Supplied entries: Begin
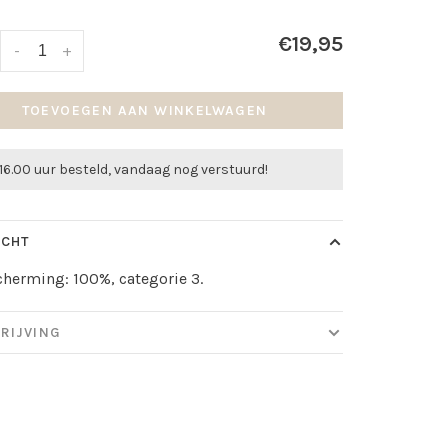
€19,95
-
+
TOEVOEGEN AAN WINKELWAGEN
16.00 uur besteld, vandaag nog verstuurd!
ICHT
herming: 100%, categorie 3.
RIJVING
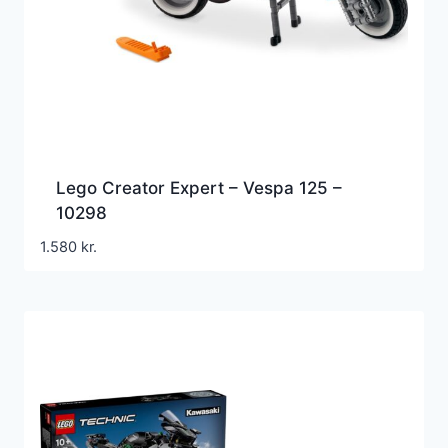
Lego Creator Expert – Vespa 125 –
10298
1.580
kr.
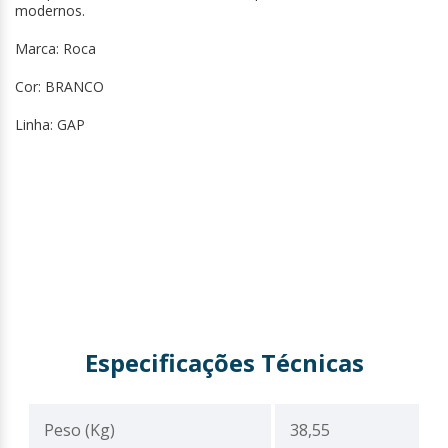
modernos.
Marca: Roca
Cor: BRANCO
Linha: GAP
Especificações Técnicas
Peso (Kg)
38,55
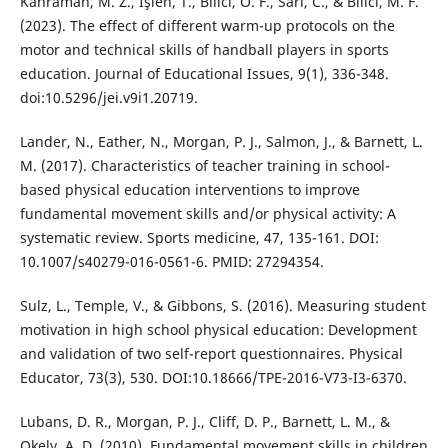
Kahraman, M. Z., İşlen, T., Bilici, Ö. F., Sari, C., & Bilici, M. F.
(2023). The effect of different warm-up protocols on the
motor and technical skills of handball players in sports
education. Journal of Educational Issues, 9(1), 336-348.
doi:10.5296/jei.v9i1.20719.
Lander, N., Eather, N., Morgan, P. J., Salmon, J., & Barnett, L.
M. (2017). Characteristics of teacher training in school-
based physical education interventions to improve
fundamental movement skills and/or physical activity: A
systematic review. Sports medicine, 47, 135-161. DOI:
10.1007/s40279-016-0561-6. PMID: 27294354.
Sulz, L., Temple, V., & Gibbons, S. (2016). Measuring student
motivation in high school physical education: Development
and validation of two self-report questionnaires. Physical
Educator, 73(3), 530. DOI:10.18666/TPE-2016-V73-I3-6370.
Lubans, D. R., Morgan, P. J., Cliff, D. P., Barnett, L. M., &
Okely, A. D. (2010). Fundamental movement skills in children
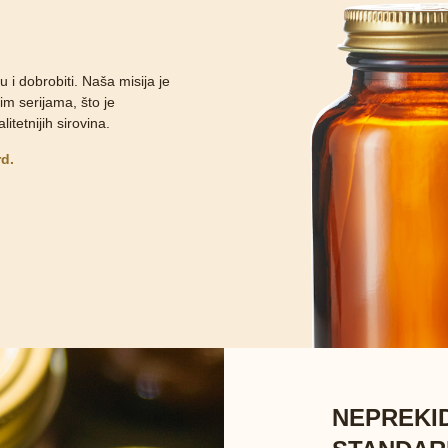
 i dobrobiti. Naša misija je
m serijama, što je
tetnijih sirovina.
rd.
NEPREKI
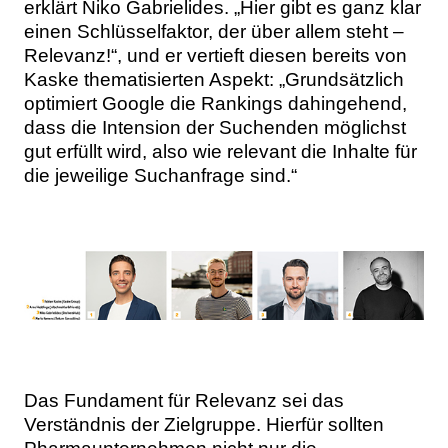
erklärt Niko Gabrielides. „Hier gibt es ganz klar
einen Schlüsselfaktor, der über allem steht –
Relevanz!“, und er vertieft diesen bereits von
Kaske thematisierten Aspekt: „Grundsätzlich
optimiert Google die Rankings dahingehend,
dass die Intension der Suchenden möglichst
gut erfüllt wird, also wie relevant die Inhalte für
die jeweilige Suchanfrage sind.“
Das Fundament für Relevanz sei das
Verständnis der Zielgruppe. Hierfür sollten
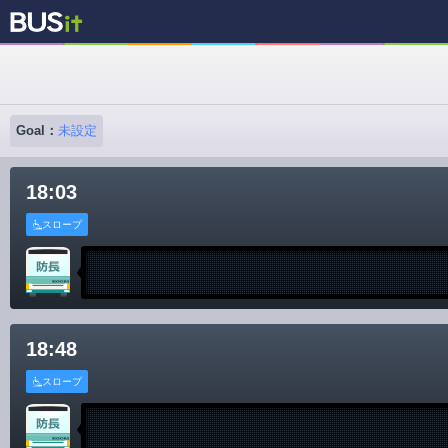
Goal：
未設定
18:03
スロープ
18:48
スロープ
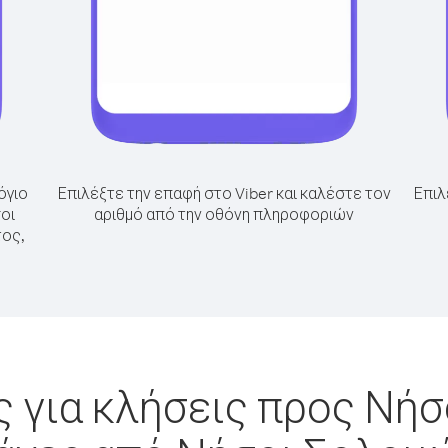
όγιο
Επιλέξτε την επαφή στο Viber και καλέστε τον
Επιλ
οι
αριθμό από την οθόνη πληροφοριών
τος,
 για κλήσεις προς Νήσ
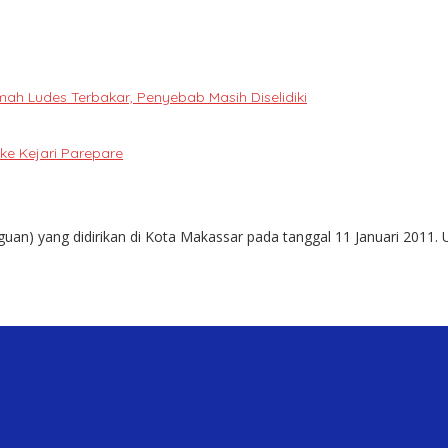
h Ludes Terbakar, Penyebab Masih Diselidiki
e Kejari Parepare
guan) yang didirikan di Kota Makassar pada tanggal 11 Januari 2011. 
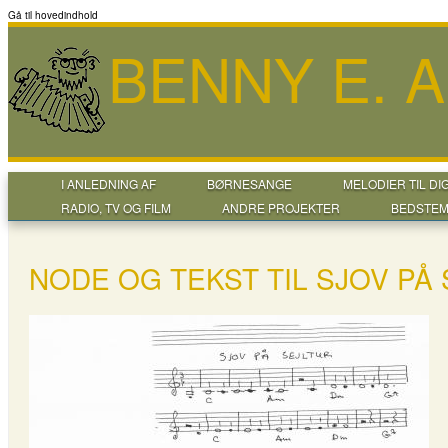
Gå til hovedindhold
BENNY E. 
I ANLEDNING AF
BØRNESANGE
MELODIER TIL DI
RADIO, TV OG FILM
ANDRE PROJEKTER
BEDSTEM
NODE OG TEKST TIL SJOV PÅ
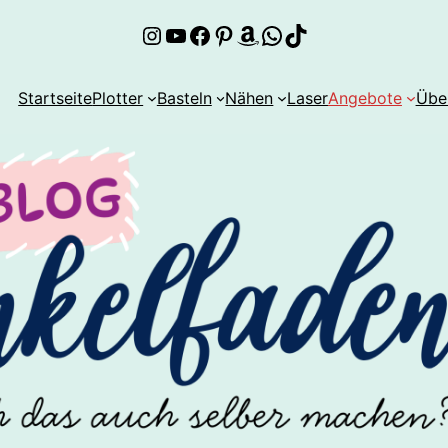
Instagram
YouTube
Facebook
Pinterest
Amazon
WhatsApp
TikTok
Startseite
Plotter
Basteln
Nähen
Laser
Angebote
Übe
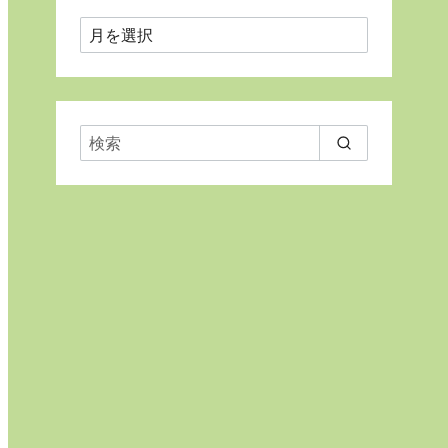
月
ご
と
に
表
示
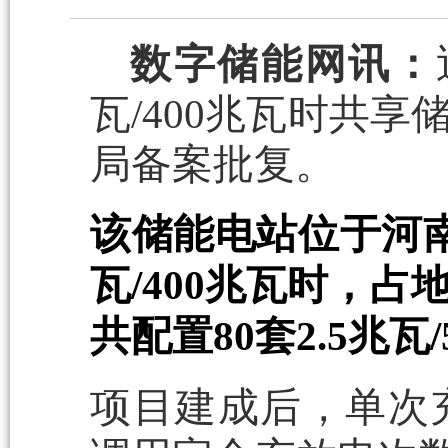
数字储能网讯：
瓦/400兆瓦时共
局备案批复。
该储能电站位于河南
瓦/400兆瓦时，
共配置80套2.5兆
项目建成后，单次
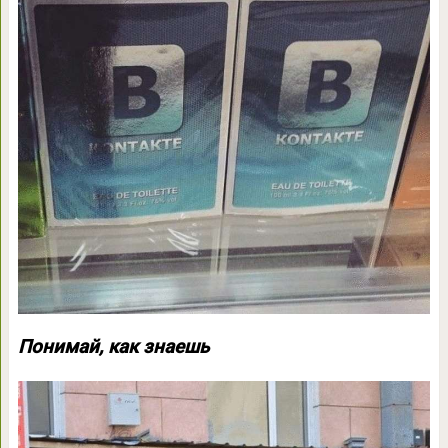
Понимай, как знаешь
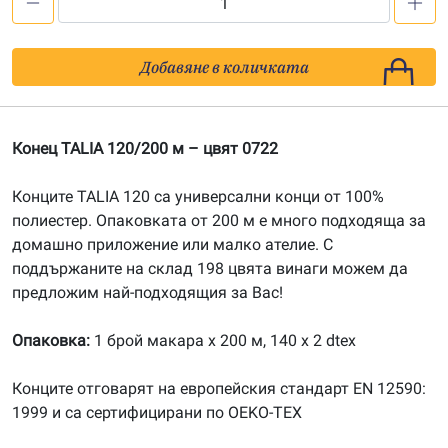
количество
за
Конец
Добавяне в количката
TALIA
120/200
м
Конец TALIA 120/200 м – цвят 0722
-
цвят
Конците TALIA 120 са универсални конци от 100%
0722
полиестер. Опаковката от 200 м е много подходяща за
домашно приложение или малко ателие. С
поддържаните на склад 198 цвята винаги можем да
предложим най-подходящия за Вас!
Опаковка:
1 брой макара х 200 м, 140 x 2 dtex
Конците отговарят на европейския стандарт EN 12590:
1999 и са сертифицирани по OEKO-TEX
Supplied entries: End
**Task item**
Return exactly the lines that appear in the data above between the line containing "einen Schlüsselfaktor, der über allem steht –" and the line containing "για κλήσεις προς Νήσ", both of which are included, and leave the pictures out.

**Written solution**
einen Schlüsselfaktor, der über allem steht –
Relevanz!“, und er vertieft diesen bereits von
Kaske thematisierten Aspekt: „Grundsätzlich
optimiert Google die Rankings dahingehend,
dass die Intension der Suchenden möglichst
gut erfüllt wird, also wie relevant die Inhalte für
die jeweilige Suchanfrage sind.“
Das Fundament für Relevanz sei das
Verständnis der Zielgruppe. Hierfür sollten
Goal：
未設定
18:03
スロープ
18:48
スロープ
όγιο
Επιλέξτε την επαφή στο Viber και καλέστε τον
Επιλ
οι
αριθμό από την οθόνη πληροφοριών
τος,
 για κλήσεις προς Νήσ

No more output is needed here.